Use append() to add elements at the end of the table and traverse the single linked list to explain when to use current and when to use current next
'''Insert elements at the end of the linked list'''
def append(self, item):
node = Node(item)
if self.is_empty():
self._head = node
else:
current = self._head
while current.next is not None:
current = current.next
current.next = node
def append2(self,item):
node = Node(item)
if self.is_empty():
self._head = node
else:
current = self._head
previous = None
while current is not None:
previous = current
current = current.next
previous.next = node
'''Traversal single linked list'''
def travel(self):
current = self._head
while current is not None:
print("{0}".format(current.data), end=" ")
current = current.next
print(" ")
def travel2(self):
current = self._head
while current.next is not None:
print("{0}".format(current.data), end=" ")
current = current.next
print(" ")
if __name__ == "__main__":
my_list = SingleList()
my_list.append(100)
my_list.append(101)
my_list.append(102)
my_list.append(103)
my_list.append2(104)
print("use current When the conditions of the cycle are:")
my_list.travel()
print("{:#^50}".format(""))
print("use current.next When the conditions of the cycle are:")
my_list.travel2()
print(my_list.length())
Use current.

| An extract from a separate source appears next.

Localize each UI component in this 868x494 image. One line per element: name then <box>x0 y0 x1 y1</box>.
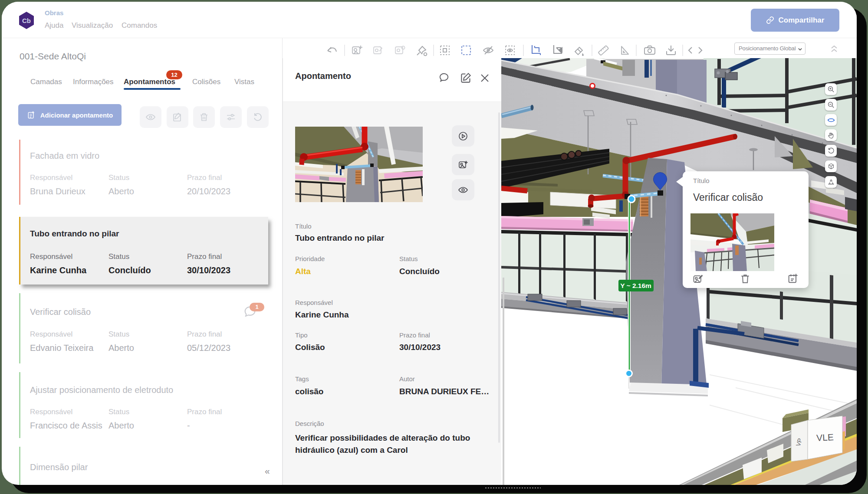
svg-text:Y ~ 2.16m: Y ~ 2.16m <box>620 282 651 289</box>
svg-text:VLE: VLE <box>816 432 834 443</box>
svg-text:Cb: Cb <box>22 17 31 24</box>
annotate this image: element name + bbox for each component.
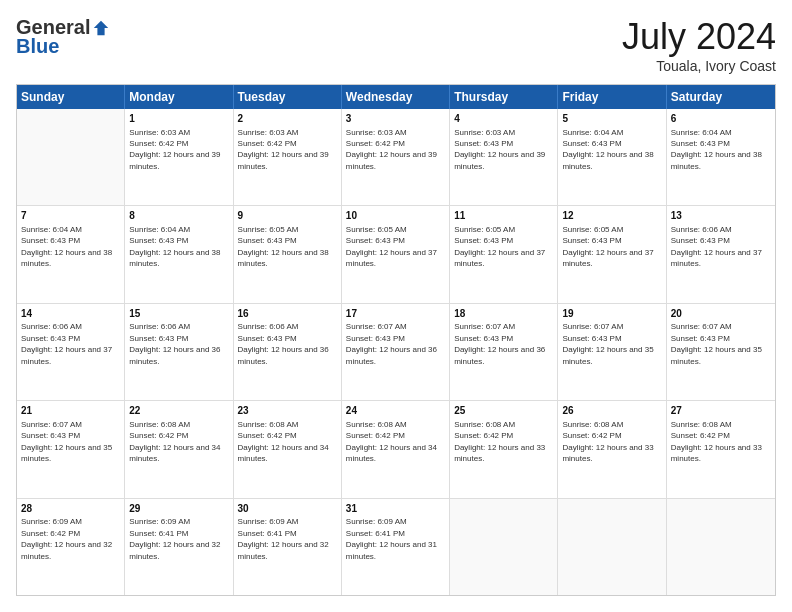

When adding elements to the footer Next is convenient. Traverse the linked list with current and current Next will omit the last element at the end of the table.
A2
The feeling of a linked list is realized by process oriented C language and object-oriented python:
- The code has become less. Behind the simplicity is the need to be familiar with the object. Everything in python is an object. Each object has three elements. The id type value variable stores the address. For example, the first node in C is current = L - > next, and current = self in python_ head
- C language can not be forgotten step by step. It is easier to think about the underlying principles. On the contrary, object-oriented high-level language has simple operation, but it makes people feel stupid.